▶ MATERIAL FOR THIS TASK
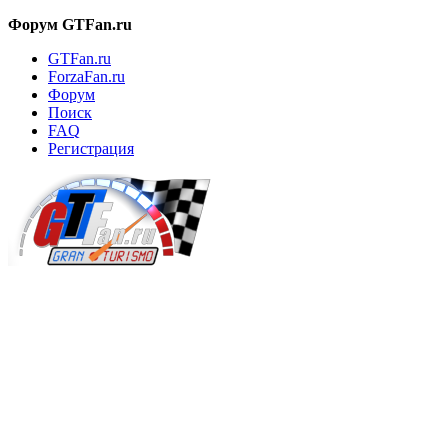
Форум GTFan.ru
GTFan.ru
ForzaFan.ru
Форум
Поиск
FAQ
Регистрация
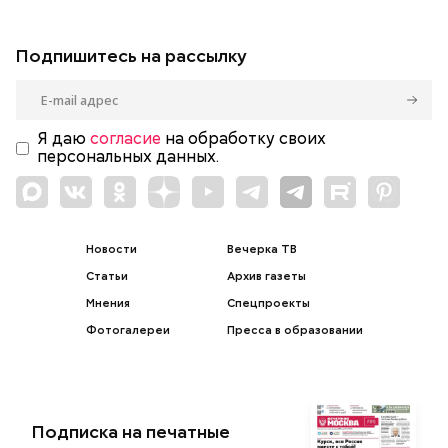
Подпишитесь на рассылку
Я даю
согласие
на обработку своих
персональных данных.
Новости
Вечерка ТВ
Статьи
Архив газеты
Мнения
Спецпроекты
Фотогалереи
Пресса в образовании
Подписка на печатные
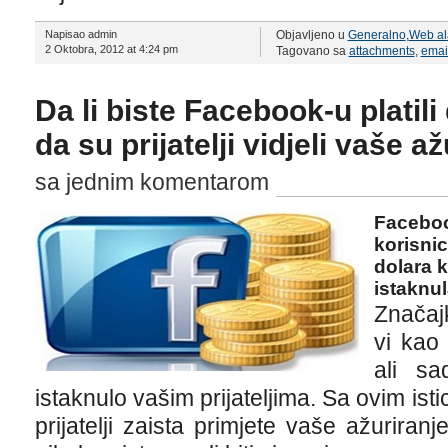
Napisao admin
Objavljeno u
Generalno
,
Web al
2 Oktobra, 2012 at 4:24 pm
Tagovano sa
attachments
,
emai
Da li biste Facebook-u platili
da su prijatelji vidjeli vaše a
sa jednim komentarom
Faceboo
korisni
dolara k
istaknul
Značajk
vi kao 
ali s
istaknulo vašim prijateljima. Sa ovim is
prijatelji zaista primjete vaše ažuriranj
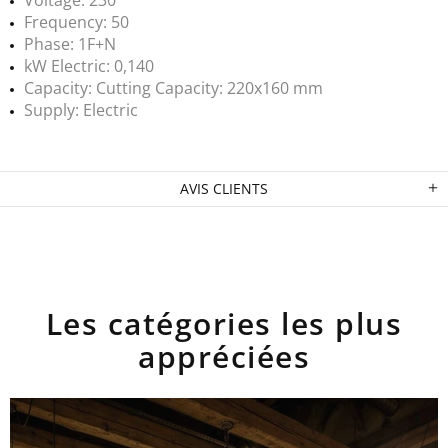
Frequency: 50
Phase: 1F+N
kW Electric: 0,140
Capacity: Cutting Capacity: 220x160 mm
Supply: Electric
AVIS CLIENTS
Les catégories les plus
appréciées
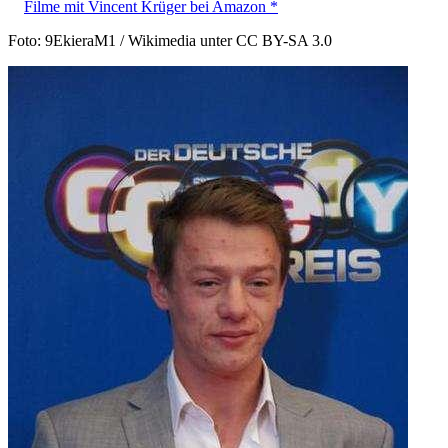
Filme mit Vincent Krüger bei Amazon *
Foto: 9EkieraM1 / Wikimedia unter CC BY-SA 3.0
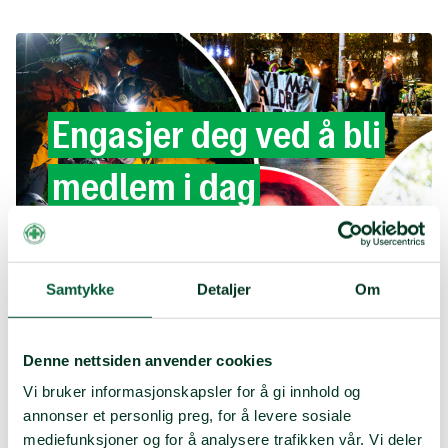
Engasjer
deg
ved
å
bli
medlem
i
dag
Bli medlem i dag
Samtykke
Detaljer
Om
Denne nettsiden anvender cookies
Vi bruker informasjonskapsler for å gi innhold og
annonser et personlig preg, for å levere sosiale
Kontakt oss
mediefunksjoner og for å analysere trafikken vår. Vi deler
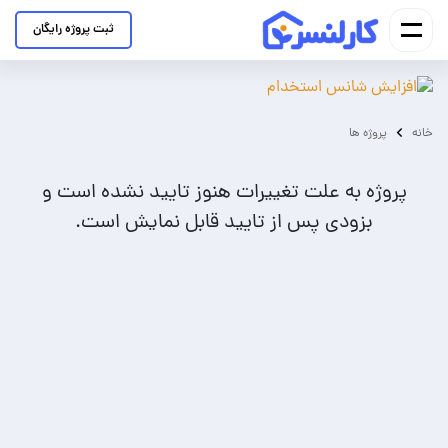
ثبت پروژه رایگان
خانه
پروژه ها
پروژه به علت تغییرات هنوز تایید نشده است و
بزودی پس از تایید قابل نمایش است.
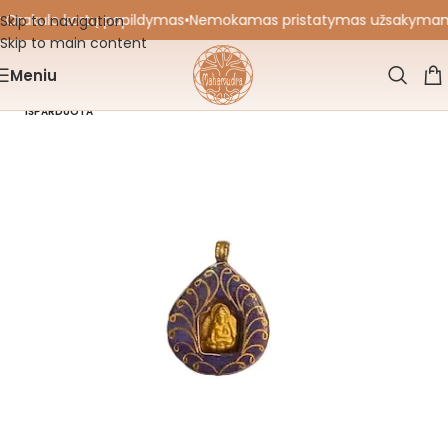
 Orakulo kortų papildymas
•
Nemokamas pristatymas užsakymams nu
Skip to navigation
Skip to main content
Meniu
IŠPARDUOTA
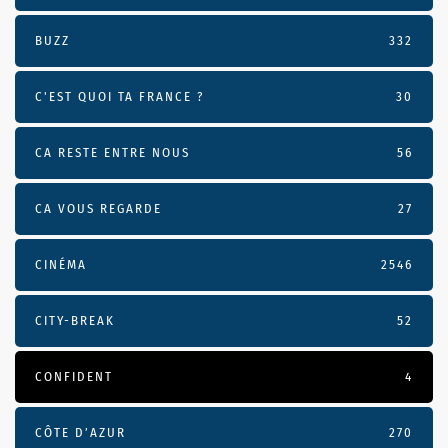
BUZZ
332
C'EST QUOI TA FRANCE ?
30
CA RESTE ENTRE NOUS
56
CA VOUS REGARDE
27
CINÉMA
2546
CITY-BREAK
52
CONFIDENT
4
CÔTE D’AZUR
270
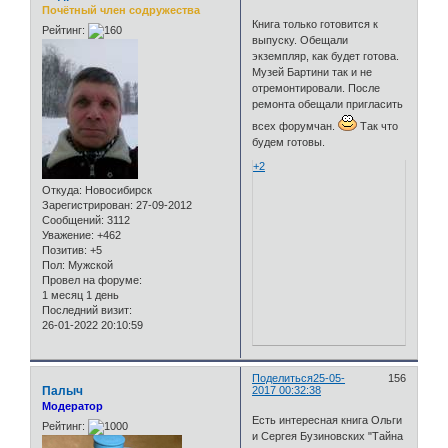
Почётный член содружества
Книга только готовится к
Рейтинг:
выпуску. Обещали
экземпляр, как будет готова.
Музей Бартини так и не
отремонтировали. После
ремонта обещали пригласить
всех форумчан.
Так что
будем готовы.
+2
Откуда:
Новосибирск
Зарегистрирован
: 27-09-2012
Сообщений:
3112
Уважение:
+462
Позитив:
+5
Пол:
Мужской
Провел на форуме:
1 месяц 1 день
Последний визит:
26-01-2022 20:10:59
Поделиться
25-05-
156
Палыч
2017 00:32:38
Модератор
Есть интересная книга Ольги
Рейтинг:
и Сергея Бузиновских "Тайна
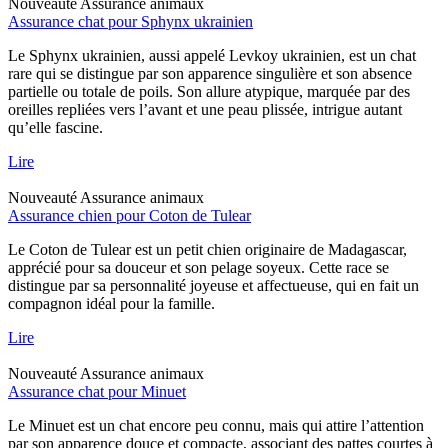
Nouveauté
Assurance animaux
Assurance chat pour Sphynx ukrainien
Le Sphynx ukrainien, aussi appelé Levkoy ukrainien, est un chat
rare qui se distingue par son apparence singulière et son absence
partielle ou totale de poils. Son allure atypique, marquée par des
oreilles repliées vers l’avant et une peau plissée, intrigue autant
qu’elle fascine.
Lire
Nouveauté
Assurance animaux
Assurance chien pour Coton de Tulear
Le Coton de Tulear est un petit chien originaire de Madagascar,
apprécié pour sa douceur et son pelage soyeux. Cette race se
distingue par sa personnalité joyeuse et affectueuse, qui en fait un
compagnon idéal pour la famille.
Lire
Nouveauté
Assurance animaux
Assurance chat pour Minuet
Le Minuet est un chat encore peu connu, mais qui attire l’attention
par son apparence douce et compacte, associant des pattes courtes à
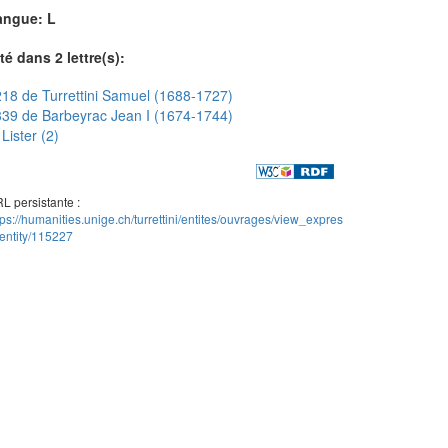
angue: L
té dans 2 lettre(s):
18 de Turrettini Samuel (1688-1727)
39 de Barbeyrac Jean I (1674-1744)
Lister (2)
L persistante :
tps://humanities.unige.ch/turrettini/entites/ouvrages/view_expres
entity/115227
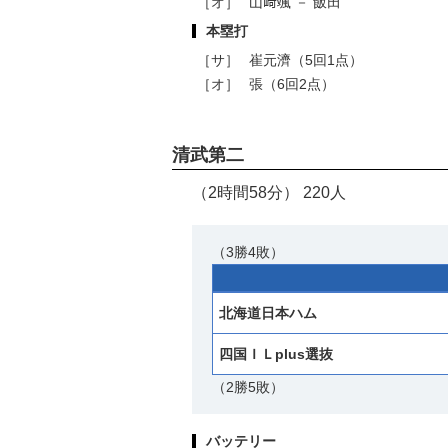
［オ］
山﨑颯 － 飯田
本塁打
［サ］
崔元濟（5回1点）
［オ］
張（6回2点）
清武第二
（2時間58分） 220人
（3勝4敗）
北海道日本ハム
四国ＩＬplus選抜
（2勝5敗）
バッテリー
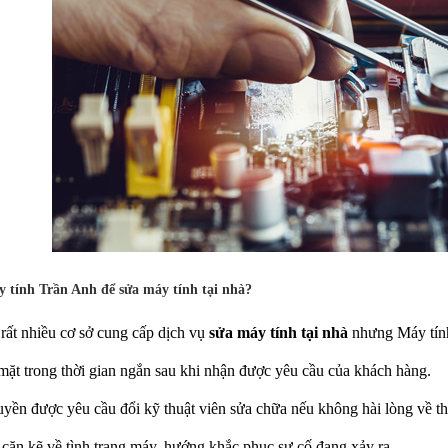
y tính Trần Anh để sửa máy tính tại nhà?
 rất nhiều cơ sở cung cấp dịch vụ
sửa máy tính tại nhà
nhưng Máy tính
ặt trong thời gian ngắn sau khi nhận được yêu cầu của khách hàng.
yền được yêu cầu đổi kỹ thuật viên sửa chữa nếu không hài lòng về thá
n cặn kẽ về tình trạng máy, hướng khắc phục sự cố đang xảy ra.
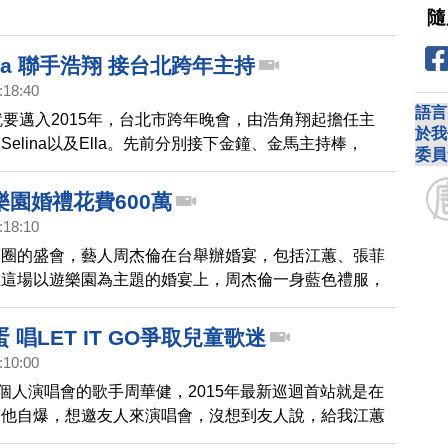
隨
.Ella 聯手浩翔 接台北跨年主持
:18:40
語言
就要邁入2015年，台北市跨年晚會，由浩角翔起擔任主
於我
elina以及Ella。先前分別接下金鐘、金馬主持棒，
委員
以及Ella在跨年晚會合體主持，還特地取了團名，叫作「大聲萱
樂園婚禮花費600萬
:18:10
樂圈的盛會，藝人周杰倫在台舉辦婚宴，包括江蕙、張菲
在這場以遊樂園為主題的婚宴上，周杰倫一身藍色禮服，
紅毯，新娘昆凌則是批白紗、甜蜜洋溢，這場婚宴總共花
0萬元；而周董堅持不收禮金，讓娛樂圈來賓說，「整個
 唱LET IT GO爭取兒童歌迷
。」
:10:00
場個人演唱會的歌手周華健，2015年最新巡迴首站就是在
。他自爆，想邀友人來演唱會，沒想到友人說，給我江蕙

▶ EXERCISE REQUIREMENTS
Transcribe everything above exactly. Do not include the pictures.

▶ WRITTEN REPLY
Форум GTFan.ru
GTFan.ru
ForzaFan.ru
Форум
Поиск
FAQ
Регистрация
Подпишитесь на рассылку
Я даю
согласие
на обработку своих
персональных данных.
Новости
Вечерка ТВ
Статьи
Архив газеты
Мнения
Спецпроекты
Фотогалереи
Пресса в образовании
Подписка на печатные
Napisao admin
Objavljeno u
Generalno
,
Web al
2 Oktobra, 2012 at 4:24 pm
Tagovano sa
attachments
,
emai
Da li biste Facebook-u platili
da su prijatelji vidjeli vaše a
sa jednim komentarom
Faceboo
korisni
dolara k
istaknul
Značajk
vi kao 
ali s
istaknulo vašim prijateljima. Sa ovim is
prijatelji zaista primjete vaše ažuriranj
Frequency: 50
Phase: 1F+N
kW Electric: 0,140
Capacity: Cutting Capacity: 220x160 mm
Supply: Electric
AVIS CLIENTS
Les catégories les plus
appréciées
Filme mit Vincent Krüger bei Amazon *
Foto: 9EkieraM1 / Wikimedia unter CC BY-SA 3.0
Engasjer
deg
ved
å
bli
medlem
i
dag
Bli medlem i dag
Samtykke
Detaljer
Om
Denne nettsiden anvender cookies
Vi bruker informasjonskapsler for å gi innhold og
annonser et personlig preg, for å levere sosiale
Kontakt oss
mediefunksjoner og for å analysere trafikken vår. Vi deler
ثبت پروژه رایگان
خانه
پروژه ها
پروژه به علت تغییرات هنوز تایید نشده است و
بزودی پس از تایید قابل نمایش است.
 Orakulo kortų papildymas
•
Nemokamas pristatymas užsakymams nu
Skip to navigation
Skip to main content
Meniu
IŠPARDUOTA
BUZZ
332
C'EST QUOI TA FRANCE ?
30
CA RESTE ENTRE NOUS
56
CA VOUS REGARDE
27
CINÉMA
2546
CITY-BREAK
52
CONFIDENT
4
CÔTE D’AZUR
270
Почётный член содружества
Книга только готовится к
Рейтинг:
выпуску. Обещали
экземпляр, как будет готова.
Музей Бартини так и не
отремонтировали. После
ремонта обещали пригласить
всех форумчан.
Так что
будем готовы.
+2
Откуда:
Новосибирск
Зарегистрирован
: 27-09-2012
Сообщений:
3112
Уважение:
+462
Позитив:
+5
Пол:
Мужской
Провел на форуме:
1 месяц 1 день
Последний визит:
26-01-2022 20:10:59
Поделиться
25-05-
156
Палыч
2017 00:32:38
Модератор
Есть интересная книга Ольги
Рейтинг:
и Сергея Бузиновских "Тайна
Nouveauté
Assurance animaux
Assurance chat pour Sphynx ukrainien
Le Sphynx ukrainien, aussi appelé Levkoy ukrainien, est un chat
rare qui se distingue par son apparence singulière et son absence
partielle ou totale de poils. Son allure atypique, marquée par des
oreilles repliées vers l’avant et une peau plissée, intrigue autant
qu’elle fascine.
Lire
Nouveauté
Assurance animaux
Assurance chien pour Coton de Tulear
Le Coton de Tulear est un petit chien originaire de Madagascar,
apprécié pour sa douceur et son pelage soyeux. Cette race se
distingue par sa personnalité joyeuse et affectueuse, qui en fait un
compagnon idéal pour la famille.
Lire
Nouveauté
Assurance animaux
Assurance chat pour Minuet
Le Minuet est un chat encore peu connu, mais qui attire l’attention
par son apparence douce et compacte, associant des pattes courtes à
angue: L
té dans 2 lettre(s):
18 de Turrettini Samuel (1688-1727)
39 de Barbeyrac Jean I (1674-1744)
Lister (2)
L persistante :
tps://humanities.unige.ch/turrettini/entites/ouvrages/view_expres
entity/115227
［オ］
山﨑颯 － 飯田
本塁打
［サ］
崔元濟（5回1点）
［オ］
張（6回2点）
清武第二
（2時間58分） 220人
（3勝4敗）
北海道日本ハム
四国ＩＬplus選抜
（2勝5敗）
バッテリー
y tính Trần Anh để sửa máy tính tại nhà?
 rất nhiều cơ sở cung cấp dịch vụ
sửa máy tính tại nhà
nhưng Máy tính
ặt trong thời gian ngắn sau khi nhận được yêu cầu của khách hàng.
yền được yêu cầu đổi kỹ thuật viên sửa chữa nếu không hài lòng về thá
n cặn kẽ về tình trạng máy, hướng khắc phục sự cố đang xảy ra.
隨
.Ella 聯手浩翔 接台北跨年主持
:18:40
語言
就要邁入2015年，台北市跨年晚會，由浩角翔起擔任主
於我
elina以及Ella。先前分別接下金鐘、金馬主持棒，
委員
以及Ella在跨年晚會合體主持，還特地取了團名，叫作「大聲萱
樂園婚禮花費600萬
:18:10
樂圈的盛會，藝人周杰倫在台舉辦婚宴，包括江蕙、張菲
在這場以遊樂園為主題的婚宴上，周杰倫一身藍色禮服，
紅毯，新娘昆凌則是批白紗、甜蜜洋溢，這場婚宴總共花
0萬元；而周董堅持不收禮金，讓娛樂圈來賓說，「整個
 唱LET IT GO爭取兒童歌迷
。」
:10:00
場個人演唱會的歌手周華健，2015年最新巡迴首站就是在
。他自爆，想邀友人來演唱會，沒想到友人說，給我江蕙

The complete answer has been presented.